Today I didn't see any bad omens. Miley Cyrus has departed for good, unless she comes back as a student or a commencement speaker (it's possible. She still has Miles to Go). My English professor didn't make any endearing remarks about the aesthetics of Penguin Books. I actually found someone to sign one of my study abroad forms. I didn't wake up late, didn't spill coffee on myself, I ate a decent lunch, heard from my sister, talked to my Mom, I had an awesome hair day (really just for the second half of the day. The first half of the day was rough, but listen, I'll take what I can get). I did stand on my feet for 6 hours talking to girls about why they should join my sorority, but really...we've been there, we've done that. I can't become redundant after a grand total of four posts. I hope. We learned about thresholds of narration the other day in the aforementioned English professor's class. Basically it's the point at which a story becomes worth telling--something has to happen out of the ordinary to warrant a retelling or documentation of the event. That's the sparknotes version of a 50-minute lecture on thresholds of narration. For most of that time I was thinking about how I really disliked Robinson Crusoe as a person, and how if he was here today, he would probably be in some serious psychotherapy. The guy was nuts, even before the 28-years of solitude.

I don't feel as though I have much of threshold of narration for the story of today, which makes me feel frighteningly unexceptional--tomorrow I'll streak through the gymnasium, old-school style, and then we can get down to the business of a great story.
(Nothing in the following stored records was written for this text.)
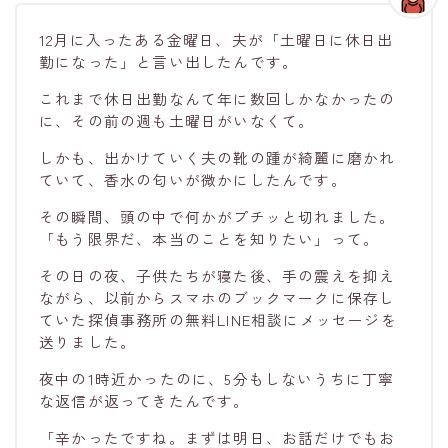
12月に入ったある金曜日、夫が「土曜日に休日出
勤になった」と言い出したんです。
これまで休日出勤なんて年に数回しかなかったの
に、その前の週も土曜日がいなくて。
しかも、出かけていく夫の靴の踵が綺麗に磨かれ
ていて、香水の匂いが微かにしたんです。
その瞬間、頭の中で何かがプチッと切れました。
「もう限界だ、本当のことを知りたい」って。
その日の夜、子供たちが寝た後、手の震えを抑え
ながら、以前からスマホのブックマークに保存し
ていた探偵事務所の無料LINE相談にメッセージを
送りました。
夜中の1時近かったのに、5分もしないうちに丁寧
な返信が返ってきたんです。
「辛かったですね。まずは明日、お話だけでもお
I did get to wear the pearl necklace that my parents gave me for Christmas, which in itself is not that exceptional (they are exceptionally beautiful but putting on a necklace does not a day make). We had a formal event at the House, so I was pretty done-up, and as I was leaving I glanced in the mirror and saw an adult look back.

So that was weird.

I'm on a self-imposed program called the Lauren Turns 20 Program, because I have come to the conclusion that at some point in my life I will have to start taking responsibility (still vague on this one, I have a few months) and learning important life skills, like how transfer fees work at the bank and basic addition. This is real.

I would go into details but part of the program is getting enough sleep, and it's almost 2. A post for another day, one with a better threshold of narration. Tomorrow I have to be productive, and not even coffee can force productivity out of me on less than 8 hours of sleep. This is real too.